Open ChristopherSchultz opened 1 year ago

ChristopherSchultz commented 1 year ago

Similar to #5436, upgrades are often a hassle when trying to migrate changes to mirth.properties in the old version to the new version. Most of the time, you only want to customize a few things (e.g. keystore password, database URL and credentials, etc.) and everything else should be left alone.

With everything in a single file, you have to basically read the whole file every time and re-apply all changes separately.

If there were another file e.g. mirth.local.properties that was read immediately after mirth.properties – allowing you to override any of the default settings – it would make upgrades easier, and possibly allow automation.

ChristopherSchultz commented 1 year ago

There are a number of places in the code wheremirth.properties is loaded. I would recommend having a utility method to "load the configuration" and have all those places call the unified "load configuration" method, which can then be expanded to load an extra configuration file.

ChristopherSchultz commented 1 year ago

Maybe DefaultConfigurationController is already that place?

ChristopherSchultz commented 1 year ago

Hmm. Mirth has code paths that appear to update the on-disk properties file which may make this request essentially impossible.

NoraTheExplorer commented 1 year ago

I like this idea. This would make migrations and updates much more comfortable.

ChristopherSchultz commented 1 year ago

Based upon my previous comment, I was thinking (a) maybe I can just concatenate my "custom properties" onto mirth.properties and (b) any re-writing done by Mirth would just take that into account.

Unfortunately, what really happens is that Mirth re-writes the properties file and randomly re-orders the default and overridden properties so that you get a combination of default and overridden ones taking effect.

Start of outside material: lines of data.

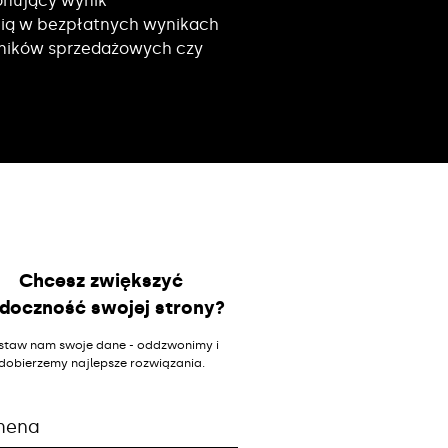
jonujący wynik
cią w bezpłatnych wynikach
wyników sprzedażowych czy
Chcesz zwiększyć
doczność swojej strony?
staw nam swoje dane - oddzwonimy i
dobierzemy najlepsze rozwiązania.
mena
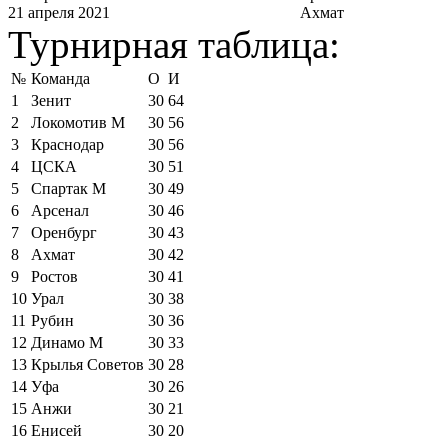
21 апреля 2021
Ахмат
Турнирная таблица:
№
Команда
О
И
1
Зенит
30
64
2
Локомотив М
30
56
3
Краснодар
30
56
4
ЦСКА
30
51
5
Спартак М
30
49
6
Арсенал
30
46
7
Оренбург
30
43
8
Ахмат
30
42
9
Ростов
30
41
10
Урал
30
38
11
Рубин
30
36
12
Динамо М
30
33
13
Крылья Советов
30
28
14
Уфа
30
26
15
Анжи
30
21
16
Енисей
30
20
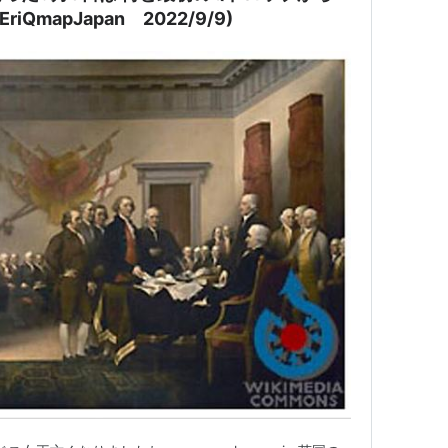
iQmapJapan 2022/9/9)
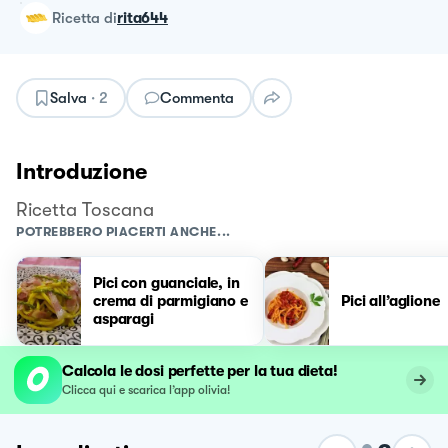
ricetta
di
rita644
Salva
·
2
Commenta
Introduzione
Ricetta Toscana
POTREBBERO PIACERTI ANCHE...
Pici con guanciale, in
crema di parmigiano e
Pici all’aglione
asparagi
Calcola le dosi perfette per la tua dieta!
Clicca qui e scarica l’app olivia!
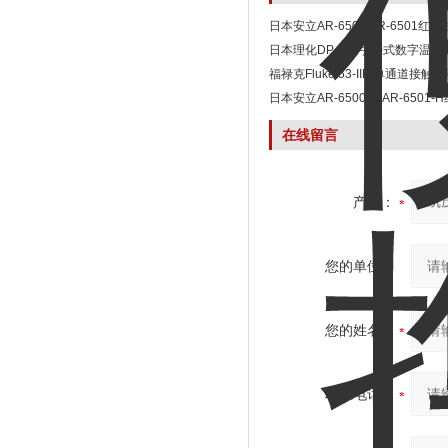
日本安立AR-6500/AR-6501红
日本理化DP-350手持式数字温度
福禄克Fluke 53-IIB 单通道接触
日本安立AR-6500-H/AR-6501
在线留言
产品：
您的单位：
您的姓名：
联系电话：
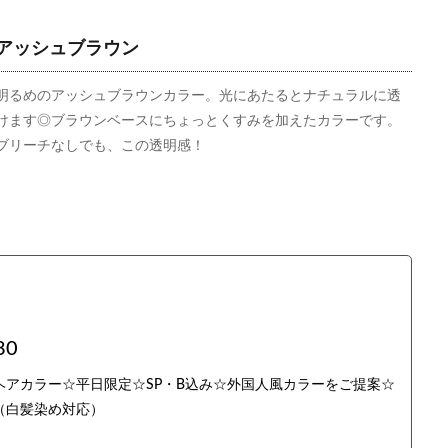
アッシュブラウン
明るめのアッシュブラウンカラー。光にあたるとナチュラルに透
けます◎ブラウンベースにちょっとくすみを加えたカラーです。
ブリーチなしでも、この透明感！
0
アカラー☆平日限定☆SP・B込み☆外国人風カラーをご提案☆
（白髪染め対応）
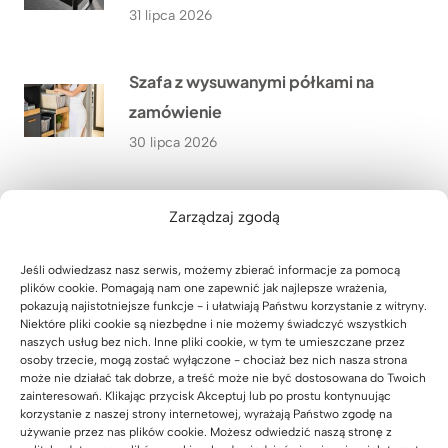
31 lipca 2026
Szafa z wysuwanymi półkami na
zamówienie
30 lipca 2026
Meble dla szkoły językowej Lucky
Zarządzaj zgodą
Academy w Biłgoraju – przestrzeń,
która wspiera naukę
Jeśli odwiedzasz nasz serwis, możemy zbierać informacje za pomocą
plików cookie. Pomagają nam one zapewnić jak najlepsze wrażenia,
29 lipca 2026
pokazują najistotniejsze funkcje - i ułatwiają Państwu korzystanie z witryny.
Niektóre pliki cookie są niezbędne i nie możemy świadczyć wszystkich
naszych usług bez nich. Inne pliki cookie, w tym te umieszczane przez
osoby trzecie, mogą zostać wyłączone - chociaż bez nich nasza strona
Meble biurowe dla Kancelarii
może nie działać tak dobrze, a treść może nie być dostosowana do Twoich
Adwokackiej Adwokat Marty
zainteresowań. Klikając przycisk Akceptuj lub po prostu kontynuując
korzystanie z naszej strony internetowej, wyrażają Państwo zgodę na
Giezowskiej w Zielonej Górze
używanie przez nas plików cookie. Możesz odwiedzić naszą stronę z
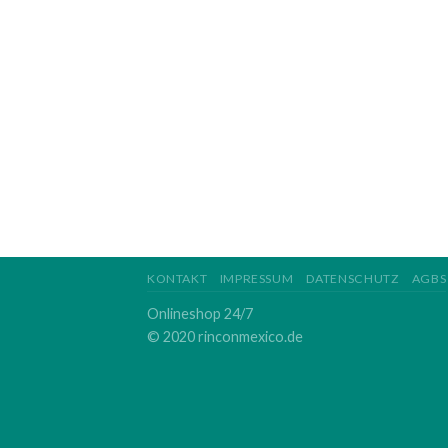
KONTAKT
IMPRESSUM
DATENSCHUTZ
AGBS
Onlineshop 24/7
© 2020 rinconmexico.de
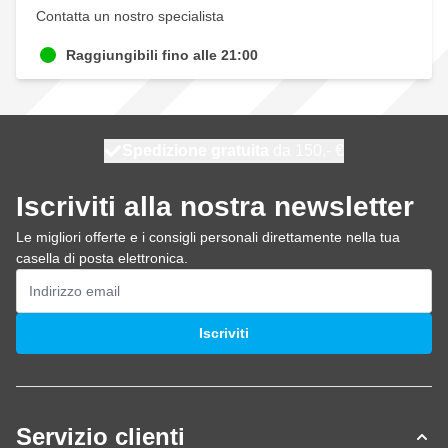
Contatta un nostro specialista
Raggiungibili fino alle 21:00
Spedizione gratuita
100 giorni
spedito oggi
da 150,- €
Iscriviti alla nostra newsletter
Le migliori offerte e i consigli personali direttamente nella tua
casella di posta elettronica.
Indirizzo email
Iscriviti
Servizio clienti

They must be using line-by-line parsing of properties instead of just using Properties.load() which would normally just use last-one-read-wins semantics.

So I'm not really sure whether there are any options other than requesting a feature such as this directly from Mirth.

I guess that means "yeah, I still want this."

pacmano1 commented 1 year ago

It's a great idea IMHO. Much like linux does include files for lots of services.